Using machine learning, researchers were able to better understand what end-of-life conversations look like, which could help providers improve their communication.
By Jessica Kent
Machine learning tools could analyze conversations between providers and patients about palliative care, leading to improved communication around serious illness and end-of-life treatment, according to a study conducted at the University of Vermont’s (UVM) Conversation Lab.
Discussions about treatment options and prognoses amid serious, life-threatening illnesses are a delicate balance for nurses and doctors. Providers are communicating with people who don’t know what the future holds, and these conversations are very difficult to navigate.
Researchers at UVM wanted to understand the types of conversations patients and providers have around serious illness. The team set out to identify common features of these conversations and determine if they have common storylines.
“We want to understand this complex thing called a conversation,” said Robert Gramling, director of the lab in UVM’s Larner College of Medicine who led the study. “Our major goal is to scale up the measurement of conversations so we can re-engineer the healthcare system to communicate better.”
Researchers used machine learning techniques to analyze 354 transcripts of palliative care conversations collected by the Palliative Care Communication Research Initiative, involving 231 patients in New York and California.
They broke each conversation into ten parts with an equal number of words in each, and examined how the frequency and distribution of words referring to time, illness terminology, sentiment, and words indicating possibility and desirability changed between each decile. Conversations tended to progress from talking about the past to talking about the future, and from happier to sadder sentiments.

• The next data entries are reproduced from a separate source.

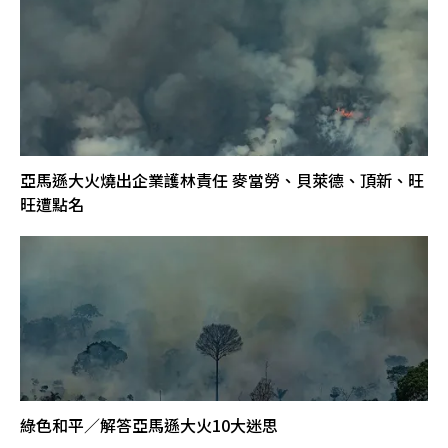
亞馬遜大火燒出企業護林責任 麥當勞、貝萊德、頂新、旺
旺遭點名
綠色和平／解答亞馬遜大火10大迷思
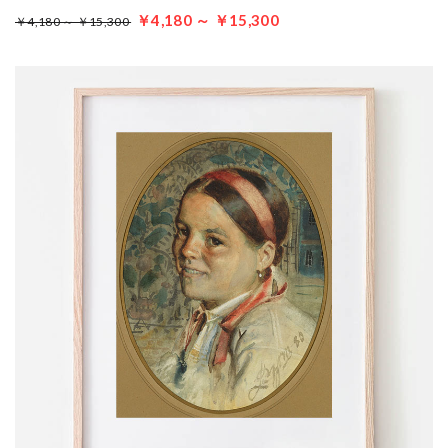
￥4,180 ～ ￥15,300
￥4,180 ～ ￥15,300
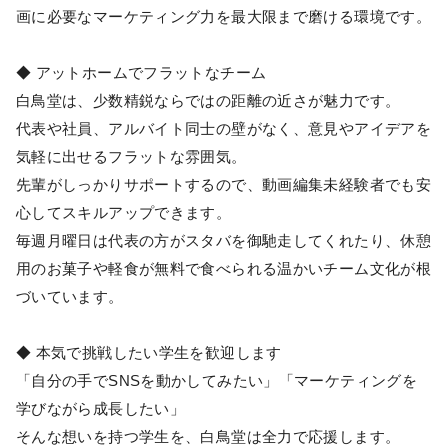
画に必要なマーケティング力を最大限まで磨ける環境です。
◆ アットホームでフラットなチーム
白鳥堂は、少数精鋭ならではの距離の近さが魅力です。
代表や社員、アルバイト同士の壁がなく、意見やアイデアを
気軽に出せるフラットな雰囲気。
先輩がしっかりサポートするので、動画編集未経験者でも安
心してスキルアップできます。
毎週月曜日は代表の方がスタバを御馳走してくれたり、休憩
用のお菓子や軽食が無料で食べられる温かいチーム文化が根
づいています。
◆ 本気で挑戦したい学生を歓迎します
「自分の手でSNSを動かしてみたい」「マーケティングを
学びながら成長したい」
そんな想いを持つ学生を、白鳥堂は全力で応援します。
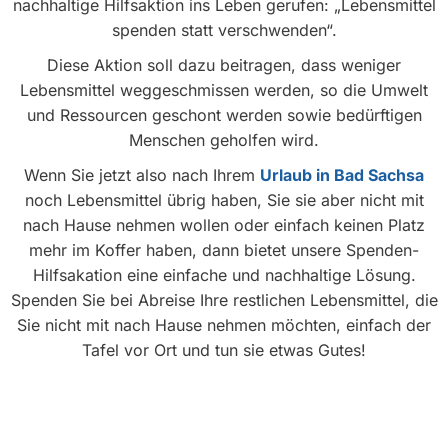
nachhaltige Hilfsaktion ins Leben gerufen: „Lebensmittel
spenden statt verschwenden“.
Diese Aktion soll dazu beitragen, dass weniger
Lebensmittel weggeschmissen werden, so die Umwelt
und Ressourcen geschont werden sowie bedürftigen
Menschen geholfen wird.
Wenn Sie jetzt also nach Ihrem
Urlaub in Bad Sachsa
noch Lebensmittel übrig haben, Sie sie aber nicht mit
nach Hause nehmen wollen oder einfach keinen Platz
mehr im Koffer haben, dann bietet unsere Spenden-
Hilfsakation eine einfache und nachhaltige Lösung.
Spenden Sie bei Abreise Ihre restlichen Lebensmittel, die
Sie nicht mit nach Hause nehmen möchten, einfach der
Tafel vor Ort und tun sie etwas Gutes!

“We picked up some strong signals,” said Gramling. “There was quite a range, they went from pretty sad to pretty happy.”
Discussions also tended to shift from talking about symptoms at the beginning, to treatment options in the middle and prognosis at the end. Additionally, the use of modal verbs like “can,” “will,” and “might,” that refer to probability and desirability also increased as conversations progressed.
The findings reveal the importance of stories in healthcare for patients, researchers noted.
“At the end there was more evaluation than description,” said Gramling. “What we found supports the importance of narrative in medicine.”
The team is now focused on using the machine learning algorithm to identify the different types of conversations that can occur in healthcare. This could help providers understand what might make a “good” conversation around palliative care, and how different conversations require different responses. Providers could then match patients to interventions they need the most.
“One type of conversation may lead to an ongoing need for information, while another may have an ongoing need for functional support,” said Gramling. “So one of the ways those types can help us is to identify what are the resources we are going to need for individual patients and families so that we’re not just applying the same stuff to everybody.”
A deeper understanding of these conversations will also help reveal what aspects and behaviors associated with these conversations are most valuable for patients and their families. Educators could then effectively train providers to have the skills needed in palliative care.
Researchers believe that the most useful application of the machine learning tool could be at the systemic level, which could monitor how patients respond to providers in aggregate.
“I think this is going to be a potentially important research tool for us to begin fostering an understanding of a taxonomy of conversations that we have so that we can begin to learn how to improve upon each one of those types,” said Gramling.
“We already measure other processes of clinical care, we just don’t do it routinely for actual communication.”
Researchers have recently applied artificial intelligence tools to the realm of palliative care. A study published in September 2019 demonstrated that a predictive analytics tool can help increase the number of palliative care consultations for seriously ill individuals, leading to improved quality of life for patients and their families.
“There’s widespread recognition of the need to improve the quality of palliative care for seriously ill patients, and palliative care consultation has been associated with improved outcomes for these patients,” said the study’s lead author, Katherine Courtright, MD, an assistant professor of Pulmonary, Allergy and Critical Care, and Hospice and Palliative Medicine.